Frictionless. Gears.

Seriously, I’m not making this up. They don’t have teeth, they interact with each other entirely though their magnetic fields. And that’s just the beginning.

For those of you who decided not to watch the video, the short version is that a company called Correlated Magnetics Research has figured out how to “print” a magnet with a customized (i.e. designed) magnetic field. They call them “programmable magnets.”

Creating frictionless gears is just one of the many applications of this technology. The possibilities are pretty much endless. We’re talking new methods of construction on every scale, from engines to furniture to computers to…heck, I’m having trouble thinking of ANYTHING this couldn’t effect. Cars? Sure. Building construction? Yeah, probably. Elevators? I don’t see why not. SPACESHIPS? We really don’t have to go there to make this cool, but okay, let’s throw it on the list.

I’m not an engineer, but I’m having a seriously hard time thinking of a technological development in the field of engineering that was this huge since we figured out standardized parts. I mean seriously, this is game changing.

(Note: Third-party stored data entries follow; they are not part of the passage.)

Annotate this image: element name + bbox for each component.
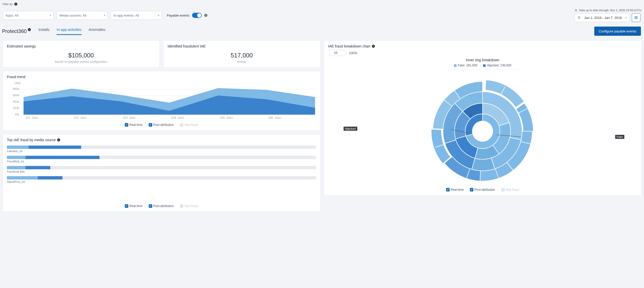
identified-sub: events (168, 60, 316, 64)
page-header: Protect360 i Installs In-app activities … (0, 22, 644, 38)
crumb-pct: 100% (349, 51, 357, 55)
savings-sub: based on payable events configuration (7, 60, 155, 64)
iae-fraud-breakdown-card: IAE fraud breakdown chart i All 100% Inn… (324, 40, 642, 195)
sunburst-bottom-legend: ✓Real-time ✓Post-attribution Non fraud (328, 185, 637, 191)
legend-post-attribution[interactable]: ✓Post-attribution (149, 123, 174, 127)
sunburst-subtitle: Inner ring breakdown (328, 58, 637, 62)
settings-button[interactable] (632, 13, 640, 22)
legend-real-time[interactable]: ✓Real-time (125, 204, 142, 208)
date-range-value: Jan 1, 2018 - Jan 7, 2018 (584, 16, 622, 20)
info-icon[interactable]: i (14, 3, 17, 6)
sunburst-chart[interactable]: Hijacked Fake (328, 73, 637, 185)
legend-real-time[interactable]: ✓Real-time (446, 188, 464, 191)
svg-text:0k: 0k (15, 113, 20, 116)
svg-text:20k: 20k (13, 107, 20, 110)
calendar-icon: 🗓 (577, 16, 581, 20)
main-grid: Estimated savings $105,000 based on paya… (0, 38, 644, 214)
page-title: Protect360 i (2, 28, 31, 34)
svg-text:IAE: IAE (14, 82, 21, 85)
svg-text:03 Jan: 03 Jan (123, 116, 135, 119)
svg-point-0 (635, 16, 636, 17)
svg-text:60k: 60k (13, 94, 20, 97)
card-title: IAE fraud breakdown chart i (328, 44, 637, 48)
media-row: HijackPros_int (7, 176, 316, 183)
chevron-down-icon: ▾ (50, 14, 51, 17)
trend-legend: ✓Real-time ✓Post-attribution Non fraud (7, 123, 316, 127)
filter-by-label: Filter by: i (3, 3, 641, 6)
chevron-down-icon: ▾ (625, 16, 627, 19)
card-title: Identified fraudulent IAE (168, 44, 316, 48)
card-title: Estimated savings (7, 44, 155, 48)
crumb-all[interactable]: All (329, 50, 344, 56)
legend-fake: Fake: 281,000 (454, 64, 477, 67)
tab-anomalies[interactable]: Anomalies (89, 28, 105, 35)
svg-text:04 Jan: 04 Jan (171, 116, 184, 119)
sliders-icon (634, 16, 638, 20)
legend-real-time[interactable]: ✓Real-time (125, 123, 142, 127)
svg-text:05 Jan: 05 Jan (220, 116, 233, 119)
media-row: Facebook Ads (7, 166, 316, 173)
card-title: Top IAE fraud by media source i (7, 138, 316, 142)
info-icon[interactable]: i (204, 14, 207, 17)
tab-in-app-activities[interactable]: In-app activities (57, 28, 81, 35)
legend-non-fraud: Non fraud (501, 188, 519, 191)
media-row: FakeAds_int (7, 146, 316, 153)
card-title: Fraud trend (7, 75, 316, 79)
svg-text:80k: 80k (13, 88, 20, 90)
legend-hijacked: Hijacked: 236,000 (483, 64, 511, 67)
media-legend: ✓Real-time ✓Post-attribution ✓Non fraud (7, 204, 316, 208)
savings-value: $105,000 (7, 52, 155, 59)
legend-post-attribution[interactable]: ✓Post-attribution (149, 204, 174, 208)
date-range-picker[interactable]: 🗓 Jan 1, 2018 - Jan 7, 2018 ▾ (575, 13, 629, 22)
media-row: FloodMob_int (7, 156, 316, 163)
info-icon[interactable]: i (28, 28, 31, 31)
svg-text:02 Jan: 02 Jan (74, 116, 87, 119)
apps-select[interactable]: Apps: All▾ (3, 11, 54, 20)
info-icon[interactable]: i (372, 45, 375, 48)
top-iae-media-source-card: Top IAE fraud by media source i FakeAds_… (3, 134, 320, 212)
identified-iae-card: Identified fraudulent IAE 517,000 events (163, 40, 320, 67)
data-status-text: Data up to date through: Nov 1, 2020 23:… (579, 9, 641, 12)
svg-point-2 (635, 18, 636, 19)
filter-bar: Filter by: i Apps: All▾ Media sources: A… (0, 0, 644, 22)
calendar-icon: 🗓 (575, 9, 577, 12)
fraud-trend-card: Fraud trend IAE 0k 20k 40k 60k (3, 71, 320, 130)
info-icon[interactable]: i (57, 138, 60, 141)
data-status-group: 🗓 Data up to date through: Nov 1, 2020 2… (575, 9, 641, 22)
sunburst-breadcrumb: All 100% (329, 50, 637, 56)
media-sources-select[interactable]: Media sources: All▾ (57, 11, 108, 20)
identified-value: 517,000 (168, 52, 316, 59)
sunburst-tag-hijacked: Hijacked (344, 127, 357, 131)
sunburst-legend: Fake: 281,000 Hijacked: 236,000 (447, 64, 518, 69)
payable-events-label: Payable events (167, 14, 190, 17)
media-label: FakeAds_int (7, 150, 316, 153)
tab-installs[interactable]: Installs (39, 28, 50, 35)
sunburst-tag-fake: Fake (615, 135, 624, 139)
svg-text:01 Jan: 01 Jan (26, 116, 38, 119)
fraud-trend-chart: IAE 0k 20k 40k 60k 80k (7, 81, 316, 120)
media-label: Facebook Ads (7, 170, 316, 173)
legend-post-attribution[interactable]: ✓Post-attribution (470, 188, 495, 191)
svg-text:06 Jan: 06 Jan (269, 116, 281, 119)
tabs: Installs In-app activities Anomalies (39, 28, 105, 35)
legend-non-fraud: Non fraud (180, 123, 198, 127)
media-label: FloodMob_int (7, 160, 316, 163)
legend-non-fraud: ✓Non fraud (180, 204, 198, 208)
chevron-down-icon: ▾ (104, 14, 105, 17)
inapp-events-select[interactable]: In-app events: All▾ (111, 11, 162, 20)
payable-events-toggle[interactable] (192, 13, 202, 18)
svg-point-1 (636, 17, 637, 18)
media-label: HijackPros_int (7, 180, 316, 183)
estimated-savings-card: Estimated savings $105,000 based on paya… (3, 40, 160, 67)
chevron-down-icon: ▾ (158, 14, 159, 17)
configure-payable-events-button[interactable]: Configure payable events (594, 27, 641, 36)
svg-text:40k: 40k (13, 100, 20, 103)
payable-events-group: Payable events i (167, 13, 207, 18)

Normally this is the point in the post where I would start talking about all the science fiction technology that will now be possible because of this innovation. Unfortunately, I can’t think of a single example. BECAUSE THIS IS TOO CRAZY EVEN FOR FICTION! I mean, seriously, frictionless gears? Who would believe that?

The applications of this technology are only limited by people’s imagination. And the company who’s invented this technology knows that. CMR is doing something really smart, and trying to reach out to as many third party developers as possible and working with them to develop new applications for their licensed technology. They want people to come be creative with what they have made possible. Rather then limiting the use of the technology to a single field, they are trying to get it out there, to let people invent. And I say good for them, that’s a seriously smart way to go about handling such a major innovation.

So what is there even to say about this, really? Well…I don’t know. I’m left pretty much speechless. This is going to be one of those developments that future generations of kids learn about at school. But for now, all I can really do is sit back and wait to see what happens as this technology finds its place in the world. One thing I know for sure: given time, people will come up with applications for this technology far more creative and imaginative then I could make up in a hundred years of writing sci-fi.

Because reality really is stranger and more wonderful than fiction.